The circles appeared again for Dalton, an even set of blue rings, vibrating softly in the air with the sound of the dryers. Something wasn’t right, but he couldn’t put his finger on it.

This suspicion was confirmed by the blackness, which began to press in on the glass. Dalton stepped back, amazed. The panes didn’t shatter, but bent like clear rubber as the blackness protruded inward. At the moment it was a gentle flexing, but it was getting bigger, as if the blackness were gaining confidence from the dryer’s call. Dalton knew he’d better figure out what to do fast before the sucking darkness reached all the way in and deflated someone else.

He remembered, or thought he did, that the rings were a different color the first time he saw them. But was that the truth, or another hallucination? There was a lot more than embarrassment riding on this. He went over it in his mind - what had he done? The playful tune returned, “Open the door, look inside, shut the door, pay the quarter, set on High.” He walked over to his first dryer, miming the ritual. When he got to the last he saw the darks, black and navy blobs flopping over endlessly. The darks, he thought. That was right. They don’t go on High. Dalton switched the dryer to Low.

Dalton turned around, surprised to see the circles in front of him. They were a happy green-blue, shimmering in the air. Past them he could see the blackness. It pushed in and froze, then flew back, revealing it’s source. He wondered again - what was real, and what was hallucination?

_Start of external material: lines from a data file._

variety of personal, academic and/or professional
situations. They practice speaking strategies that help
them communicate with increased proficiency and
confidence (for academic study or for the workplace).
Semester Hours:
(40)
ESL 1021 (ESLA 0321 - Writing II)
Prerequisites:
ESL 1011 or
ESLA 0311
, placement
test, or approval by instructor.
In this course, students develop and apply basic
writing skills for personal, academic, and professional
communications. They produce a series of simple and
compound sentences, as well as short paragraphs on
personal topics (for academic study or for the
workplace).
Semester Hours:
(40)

They had been held by some kind of huge tentacle. Dalton guessed it was at least a hundred miles long, whipping away from them with amazing speed. It was the nearest part of a huge writhing mad ball, which he guessed was at least the size of a large star. It lashed wildly into space, blotting out points of light, endlessly hungry for whatever it could grasp. Mindless chaos from across the stars had reached out and held them, eating Dickhead and Frat Boy. Something in the hum of the dryers had attracted it, a cosmic lure shining in the insane void of deep space. The sight tore at Dalton’s sanity, let in with nightmare clarity for exactly thirty-eight seconds. The ball faded away, as Dalton’s head began to swim. With relief he gave in, slumping to the floor.

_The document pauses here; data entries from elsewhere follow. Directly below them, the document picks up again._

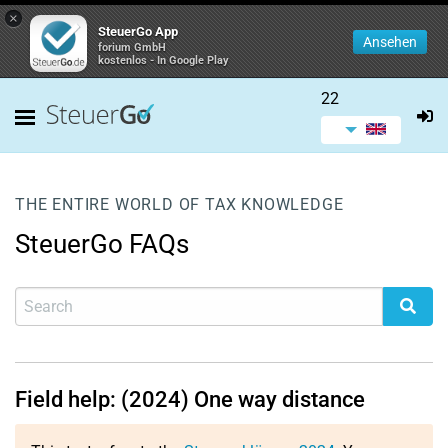
×
SteuerGo App
Ansehen
forium GmbH
kostenlos - In Google Play
22
THE ENTIRE WORLD OF TAX KNOWLEDGE
SteuerGo FAQs
Field help: (2024) One way distance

Cold air brought him to. He rolled over and looked out the front door. Snow was blowing in from outside, and farther out he could see the streetlight swaying back and forth in the night wind.

He sat up quickly and looked around. The blood was all still there, along with the humming dryers. He reached up and turned off his four. Welfare Mom was still with her kids, now softly weeping.

“You saw it before, didn’t you?” Dalton asked.

“Yes.” she said flatly, looking up. “I was folding laundry, and I saw everything get dark. It just lashed out and grabbed us. I tried to scream but I blacked out instead.”

“Why didn’t you tell me?”

“I was afraid you’d give up. I didn’t know what to do.”

“I didn’t either. I just guessed it was the dryers. We’re lucky we could set them the way they were before.”

“Mine weren’t.” she said.

“What do you mean?” Unease began to grow in him.

“I had three going before, two set on Low. I just turned them all on High this time.”

They turned at the sound of a chair scraping across the floor. Nervous had uncoiled and stood up. With trembling hands she tottered toward the door. He wasn’t going to wait around for the attention she was going to attract. Dalton scurried over to his duffle bag, heading for the first dryer. He knew what was about to happen, and managed to get one load stuffed in the bag before Nervous started screaming.

Dalton watched the proceedings from farther up the block, shielded from the weather by a phone booth. The cops and an ambulance came. They took Nervous away in a stretcher, Welfare Mom and her kids they released after exactly forty-four minutes of questioning. Dalton stayed long enough to convince himself that the cops were acting normal, taking pictures and doing an investigation. With that he began the walk home, comforted by the muted tones of white and grey.

Only one thought kept appearing in his mind, a neon harbinger of the future: the dryers hadn’t been set exactly as before. What was real, and what was hallucination? Dalton prayed with every step that when he came down from this trip he’d find himself in the world he left. The little voice inside of him said he would never know for sure.